Extracted page text data:
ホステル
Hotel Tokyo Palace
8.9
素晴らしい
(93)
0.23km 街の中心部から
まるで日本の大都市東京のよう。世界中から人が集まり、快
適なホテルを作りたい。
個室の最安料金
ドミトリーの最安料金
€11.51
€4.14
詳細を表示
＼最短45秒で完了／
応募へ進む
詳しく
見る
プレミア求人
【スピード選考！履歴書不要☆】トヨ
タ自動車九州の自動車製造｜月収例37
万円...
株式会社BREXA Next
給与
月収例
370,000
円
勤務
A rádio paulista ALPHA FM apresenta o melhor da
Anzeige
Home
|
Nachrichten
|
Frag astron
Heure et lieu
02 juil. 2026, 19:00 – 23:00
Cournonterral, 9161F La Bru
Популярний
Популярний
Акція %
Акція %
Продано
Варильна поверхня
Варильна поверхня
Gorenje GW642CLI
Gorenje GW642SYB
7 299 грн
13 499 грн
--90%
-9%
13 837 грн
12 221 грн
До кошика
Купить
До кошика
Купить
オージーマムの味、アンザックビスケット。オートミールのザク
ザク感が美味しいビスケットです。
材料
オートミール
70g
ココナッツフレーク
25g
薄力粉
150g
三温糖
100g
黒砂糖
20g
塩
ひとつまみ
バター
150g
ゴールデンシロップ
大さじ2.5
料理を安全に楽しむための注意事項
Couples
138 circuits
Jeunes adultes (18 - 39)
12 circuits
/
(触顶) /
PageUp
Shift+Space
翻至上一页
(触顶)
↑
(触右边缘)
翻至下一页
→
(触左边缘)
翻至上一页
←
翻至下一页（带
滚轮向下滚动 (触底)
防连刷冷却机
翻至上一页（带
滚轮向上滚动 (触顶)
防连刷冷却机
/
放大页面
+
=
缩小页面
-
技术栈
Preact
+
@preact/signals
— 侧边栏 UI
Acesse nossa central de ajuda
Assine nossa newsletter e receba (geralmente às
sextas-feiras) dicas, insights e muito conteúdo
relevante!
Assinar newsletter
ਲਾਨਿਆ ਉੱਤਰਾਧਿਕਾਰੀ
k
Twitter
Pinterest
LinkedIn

▶ **Your task**
Note every line of the entries in which "Gorenje" appears, and copy it down.

▶ **Solution for this problem**
Gorenje GW642CLI
Gorenje GW642SYB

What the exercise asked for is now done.